**EXERCISE DATA**
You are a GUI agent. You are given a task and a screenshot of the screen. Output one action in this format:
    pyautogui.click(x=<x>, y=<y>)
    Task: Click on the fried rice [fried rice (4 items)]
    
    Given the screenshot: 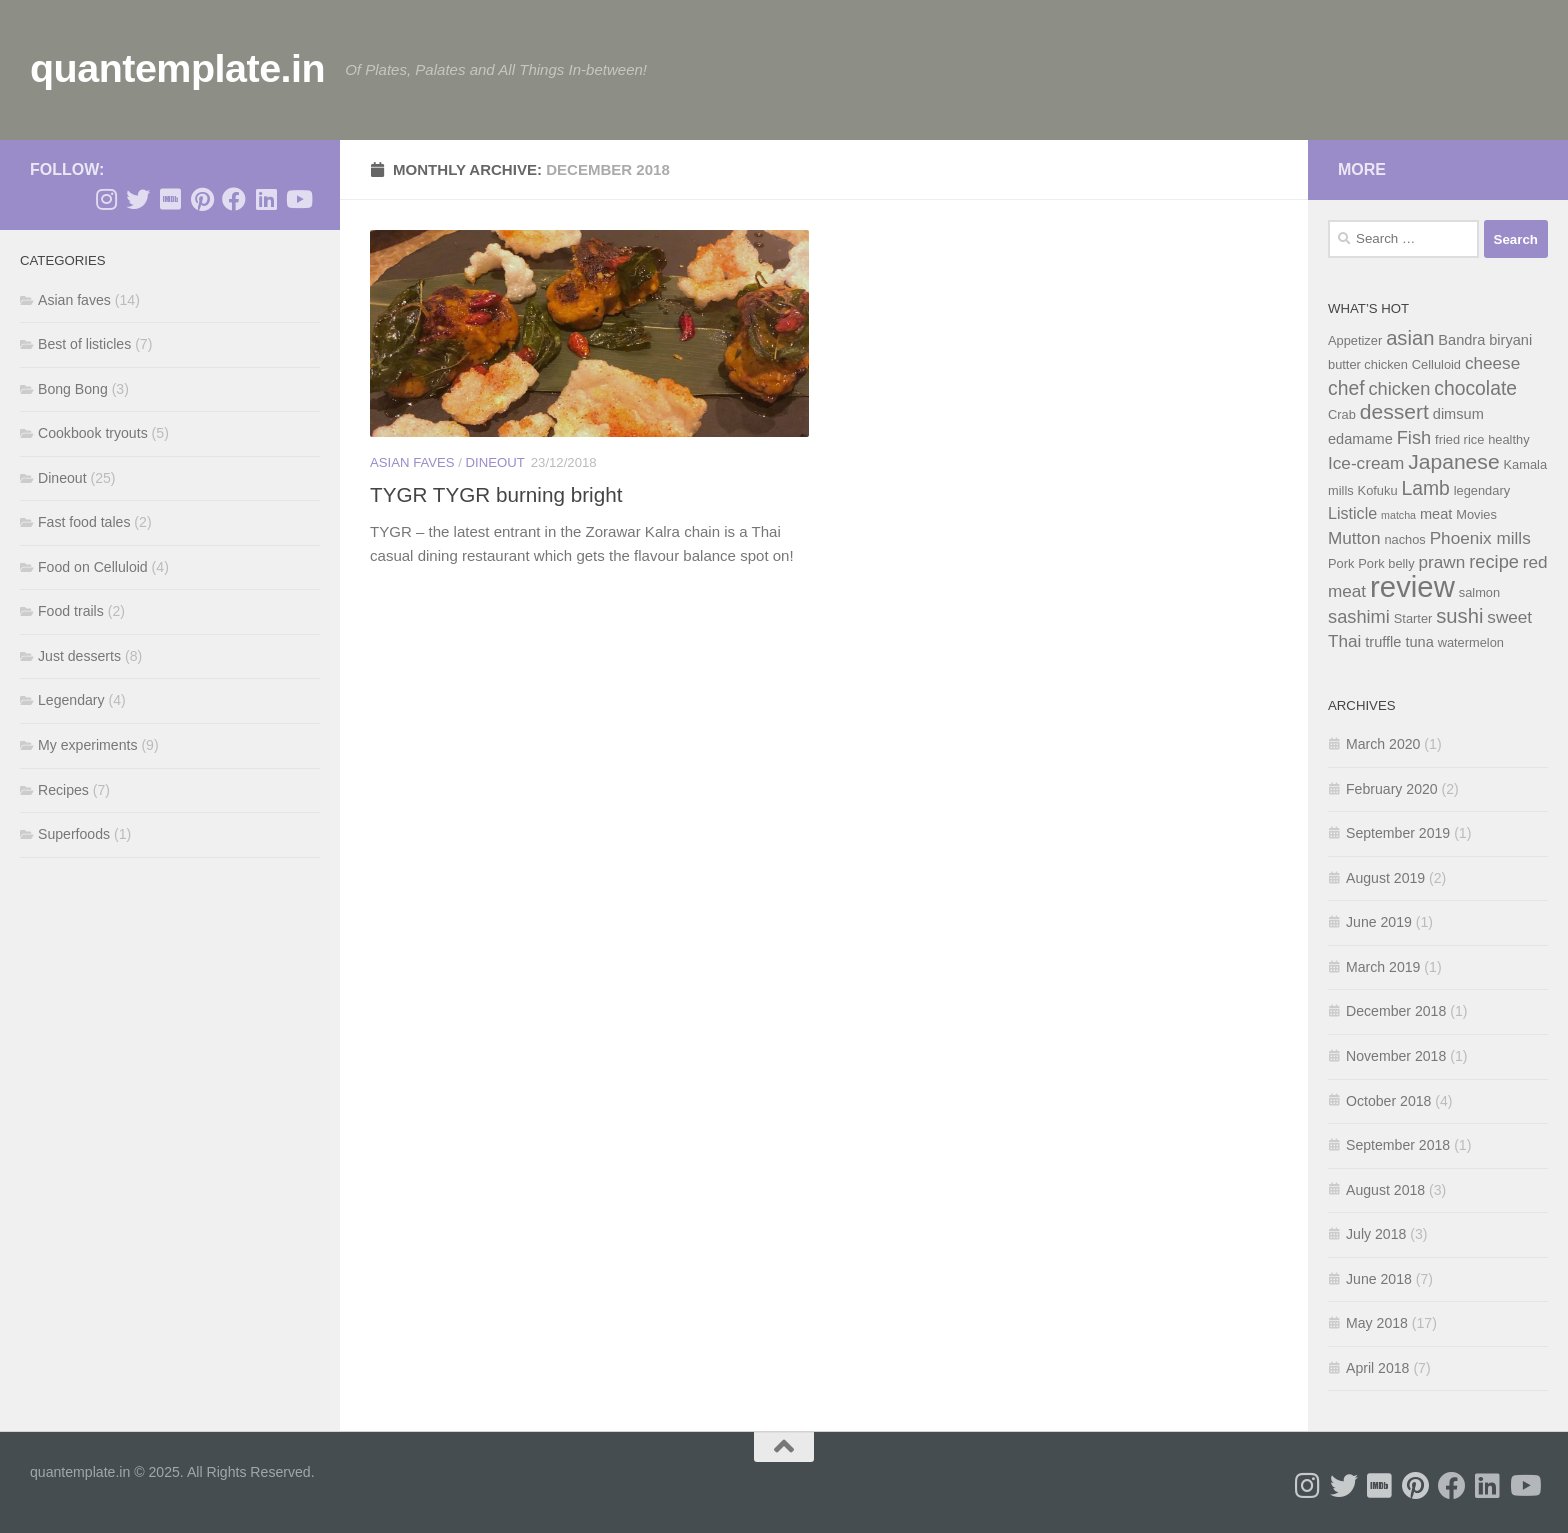 What is the action you would take?
    pyautogui.click(x=1459, y=439)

**WORK INSTRUCTION**
Using the records above, repeat exactly the lines from the first one through the line with "Task: Click on".

**SOLVED PROBLEM**
You are a GUI agent. You are given a task and a screenshot of the screen. Output one action in this format:
    pyautogui.click(x=<x>, y=<y>)
    Task: Click on the fried rice [fried rice (4 items)]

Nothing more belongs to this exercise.